Sunday, 4 August 2013

"Tax it" is always the answer and a sure fire cure ....

Parents' efforts on healthy eating 'undermined' by marketing campaigns and lack of government interest

Read Alex Renton's report on sugary drinks

A special in today’s Observer, with Alex contributing an article as well as his report.

"But the campaign group Sustain, which leads a consortium of organisations campaigning for legislative action on children and sugar, told the Observer that the government had shown no interest. The Treasury refused to comment on Sustain's January report, which set out the case for taxation of added sugar in food and drink, while the Department of Health merely referred its copy on to the Treasury, saying the issue was "not within its remit".
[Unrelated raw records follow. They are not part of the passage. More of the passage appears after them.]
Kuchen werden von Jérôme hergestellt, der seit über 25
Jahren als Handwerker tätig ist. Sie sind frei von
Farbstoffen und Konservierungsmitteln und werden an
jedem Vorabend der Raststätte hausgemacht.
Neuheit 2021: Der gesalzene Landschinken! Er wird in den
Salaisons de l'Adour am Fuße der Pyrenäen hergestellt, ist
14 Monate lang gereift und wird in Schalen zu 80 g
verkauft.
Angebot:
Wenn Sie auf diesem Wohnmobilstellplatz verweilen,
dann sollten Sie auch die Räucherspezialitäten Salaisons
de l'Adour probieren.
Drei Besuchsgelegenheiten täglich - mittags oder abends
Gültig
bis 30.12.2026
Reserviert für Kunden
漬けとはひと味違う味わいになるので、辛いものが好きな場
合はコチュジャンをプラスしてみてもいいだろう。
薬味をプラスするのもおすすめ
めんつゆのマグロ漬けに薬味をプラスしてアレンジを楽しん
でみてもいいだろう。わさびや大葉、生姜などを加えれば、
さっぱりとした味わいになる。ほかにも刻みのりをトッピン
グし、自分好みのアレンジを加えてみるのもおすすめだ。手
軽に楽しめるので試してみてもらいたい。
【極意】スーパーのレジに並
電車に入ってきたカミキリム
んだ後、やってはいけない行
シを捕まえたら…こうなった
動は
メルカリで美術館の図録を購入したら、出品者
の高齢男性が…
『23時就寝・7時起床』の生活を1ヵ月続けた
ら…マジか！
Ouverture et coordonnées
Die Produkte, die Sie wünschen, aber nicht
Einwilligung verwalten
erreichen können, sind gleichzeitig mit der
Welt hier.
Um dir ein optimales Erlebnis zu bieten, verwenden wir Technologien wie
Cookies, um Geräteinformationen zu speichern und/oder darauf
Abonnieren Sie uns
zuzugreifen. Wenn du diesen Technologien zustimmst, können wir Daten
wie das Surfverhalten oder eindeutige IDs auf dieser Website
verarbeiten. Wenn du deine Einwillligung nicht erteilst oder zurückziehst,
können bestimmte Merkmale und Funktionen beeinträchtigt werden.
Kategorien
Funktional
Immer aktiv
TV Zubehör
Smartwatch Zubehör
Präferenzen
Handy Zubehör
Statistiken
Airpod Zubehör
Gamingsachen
"Parents' best efforts to encourage their families to eat healthily are undermined by cynical multimillion-pound marketing strategies that present sugary drinks as fun and fashionable," said Sustain campaigns director Charlie Powell. "As government chooses to ignore the science that clearly classifies sugar as toxic, it's no surprise that public health policies fail to protect children."

“Some 67 health charities, medical royal colleges and public health bodies are asking the government to consider a health tax on sugary drinks, along the lines of those already successfully introduced in France and four other European countries”.

This “health” aka “sugar tax” is to combat the “diabesity epidemic”, and as Alex points out such a tax has been “successfully introduced in France and four other European countries”.  No mention of the Danish experience though, for some reason …


adamcollyer said...

"The evidence that classifies sugar as toxic"!

Crikey. Looks like we need to get that nasty sugar out of our bodies then. Sure, we would die immediately if we did that, but we would be healthy as well.

What an idiot.

Bayard said...

Sugar (sucrose) really isn't very good for you in large quantities, and as a species, we survived many thousands of years until the C17th pretty well without it. Having said that, Sustain is obviously hopelessly addicted to that toxic class A drug, public money and should have it's supply cut off immediately. The directors would be so much healthier if they worked for nothing, rather than injecting large quantities of the drug into their bank accounts every month.